**Your assignment:** What lines of the data hold the string "moda"? Pull each one out.

[Extracted data entries]
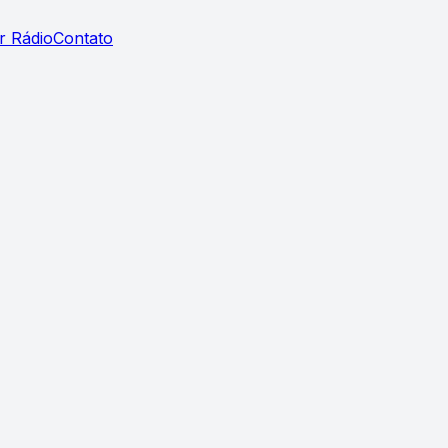
r Rádio
Contato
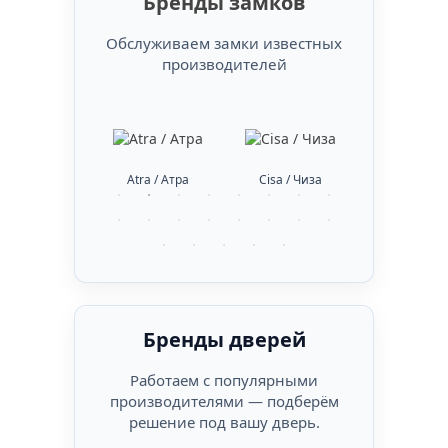
Бренды замков
Обслуживаем замки известных
производителей
bus / Абус
Atra / Атра
Cisa / Чиза
DiSec / Ди
Бренды дверей
Работаем с популярными
производителями — подберём
решение под вашу дверь.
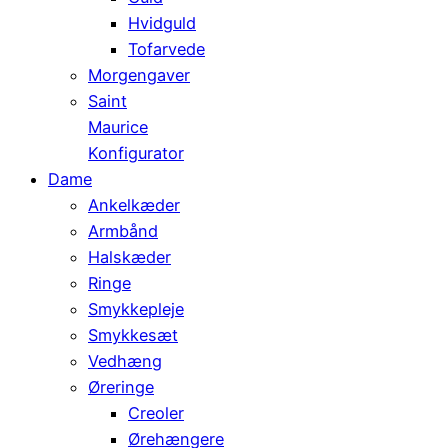
Hvidguld
Tofarvede
Morgengaver
Saint
Maurice
Konfigurator
Dame
Ankelkæder
Armbånd
Halskæder
Ringe
Smykkepleje
Smykkesæt
Vedhæng
Øreringe
Creoler
Ørehængere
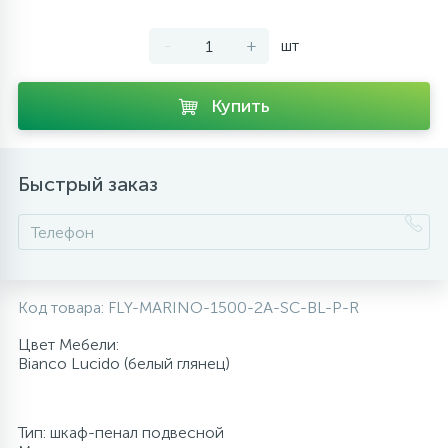
10
Напольные смесители
-
+
шт
19
Душевые системы
Купить
Быстрый заказ
Код товара:
FLY-MARINO-1500-2A-SC-BL-P-R
Цвет Мебели:
Bianco Lucido (белый глянец)
Тип: шкаф-пенал подвесной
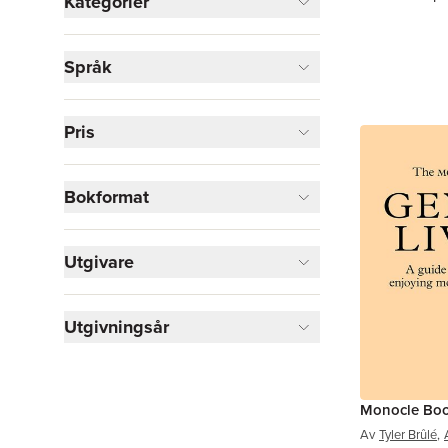
Kategorier
Böcker
Språk
Sport, fritid och hobby
1
Visa fler
Pris
Visa fler
Bokformat
Utgivare
Utgivningsår
Monocle Book
Av
Tyler Brûlé
,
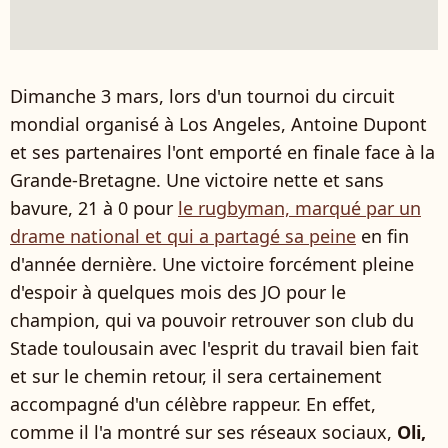
Dimanche 3 mars, lors d'un tournoi du circuit
mondial organisé à Los Angeles, Antoine Dupont
et ses partenaires l'ont emporté en finale face à la
Grande-Bretagne. Une victoire nette et sans
bavure, 21 à 0 pour
le rugbyman, marqué par un
drame national et qui a partagé sa peine
en fin
d'année dernière. Une victoire forcément pleine
d'espoir à quelques mois des JO pour le
champion, qui va pouvoir retrouver son club du
Stade toulousain avec l'esprit du travail bien fait
et sur le chemin retour, il sera certainement
accompagné d'un célèbre rappeur. En effet,
comme il l'a montré sur ses réseaux sociaux,
Oli,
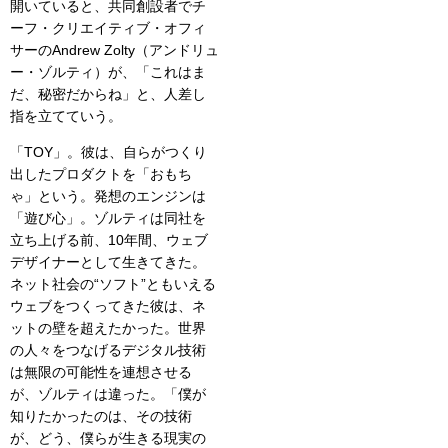
開いていると、共同創設者でチ
ーフ・クリエイティブ・オフィ
サーのAndrew Zolty（アンドリュ
ー・ゾルティ）が、「これはま
だ、秘密だからね」と、人差し
指を立てていう。
「TOY」。彼は、自らがつくり
出したプロダクトを「おもち
ゃ」という。発想のエンジンは
「遊び心」。ゾルティは同社を
立ち上げる前、10年間、ウェブ
デザイナーとして生きてきた。
ネット社会の“ソフト”ともいえる
ウェブをつくってきた彼は、ネ
ットの壁を超えたかった。世界
の人々をつなげるデジタル技術
は無限の可能性を連想させる
が、ゾルティは違った。「僕が
知りたかったのは、その技術
が、どう、僕らが生きる現実の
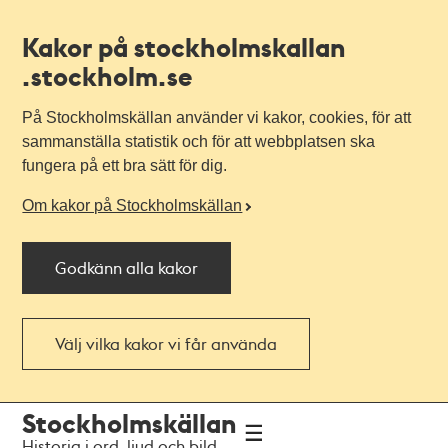
Kakor på stockholmskallan
.stockholm.se
På Stockholmskällan använder vi kakor, cookies, för att
sammanställa statistik och för att webbplatsen ska
fungera på ett bra sätt för dig.
Om kakor på Stockholmskällan
Godkänn alla kakor
Välj vilka kakor vi får använda
Till
Till
Stockholmskällan
navigationen
huvudinnehållet
Historia i ord, ljud och bild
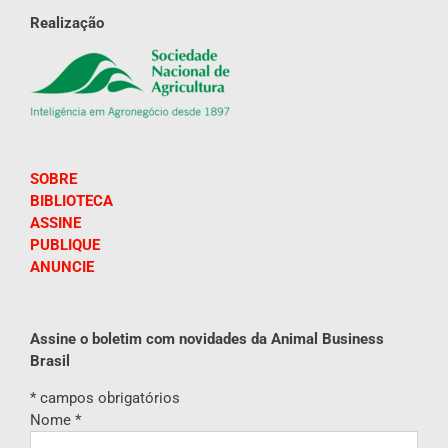
Realização
SOBRE
BIBLIOTECA
ASSINE
PUBLIQUE
ANUNCIE
Assine o boletim com novidades da Animal Business
Brasil
*
campos obrigatórios
Nome
*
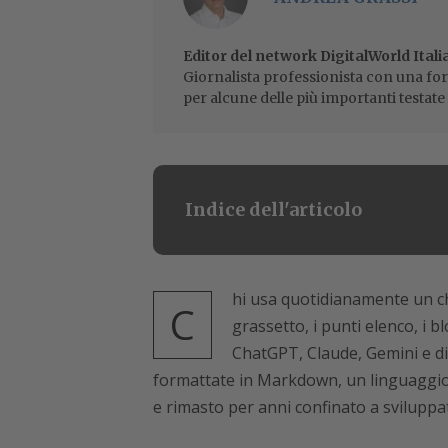
Editor del network DigitalWorld Itali
Giornalista professionista con una for
per alcune delle più importanti testate 
Indice dell'articolo
hi usa quotidianamente un cha
C
grassetto, i punti elenco, i b
ChatGPT, Claude, Gemini e di
formattate in Markdown, un linguaggio
e rimasto per anni confinato a sviluppato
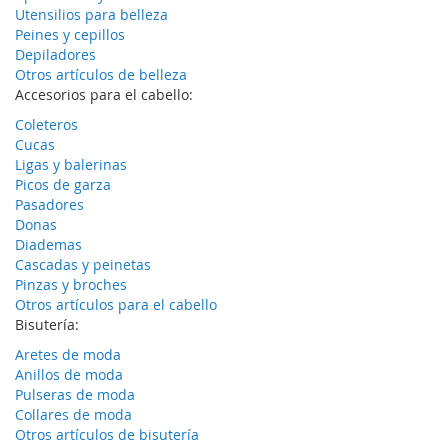
Utensilios para belleza
Peines y cepillos
Depiladores
Otros artículos de belleza
Accesorios para el cabello:
Coleteros
Cucas
Ligas y balerinas
Picos de garza
Pasadores
Donas
Diademas
Cascadas y peinetas
Pinzas y broches
Otros artículos para el cabello
Bisutería:
Aretes de moda
Anillos de moda
Pulseras de moda
Collares de moda
Otros artículos de bisutería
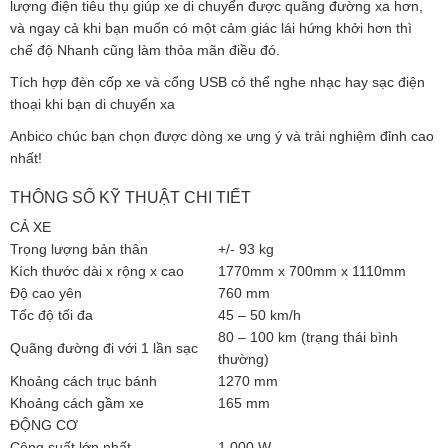
lượng điện tiêu thụ giúp xe di chuyển được quãng đường xa hơn,
và ngay cả khi bạn muốn có một cảm giác lái hứng khởi hơn thì
chế độ Nhanh cũng làm thỏa mãn điều đó.
Tích hợp đèn cốp xe và cổng USB có thể nghe nhạc hay sạc điện
thoại khi bạn di chuyển xa
Anbico chúc bạn chọn được dòng xe ưng ý và trải nghiệm đỉnh cao
nhất!
THÔNG SỐ KỸ THUẬT CHI TIẾT
CẢ XE
Trọng lượng bản thân
+/- 93 kg
Kích thước dài x rộng x cao
1770mm x 700mm x 1110mm
Độ cao yên
760 mm
Tốc độ tối đa
45 – 50 km/h
80 – 100 km (trạng thái bình
Quãng đường đi với 1 lần sạc
thường)
Khoảng cách trục bánh
1270 mm
Khoảng cách gầm xe
165 mm
ĐỘNG CƠ
Công suất lớn nhất
1.000 W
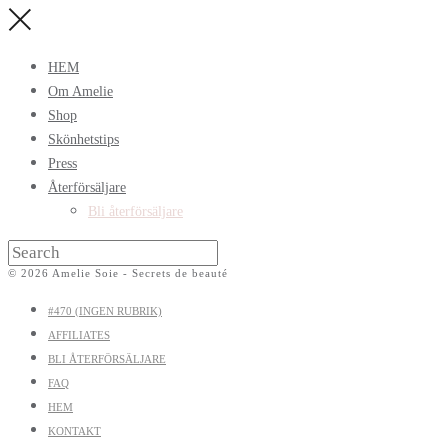
HEM
Om Amelie
Shop
Skönhetstips
Press
Återförsäljare
Bli återförsäljare
© 2026 Amelie Soie - Secrets de beauté
#470 (INGEN RUBRIK)
AFFILIATES
BLI ÅTERFÖRSÄLJARE
FAQ
HEM
KONTAKT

**Answer section:**
Aretes de moda
Anillos de moda
Pulseras de moda
Collares de moda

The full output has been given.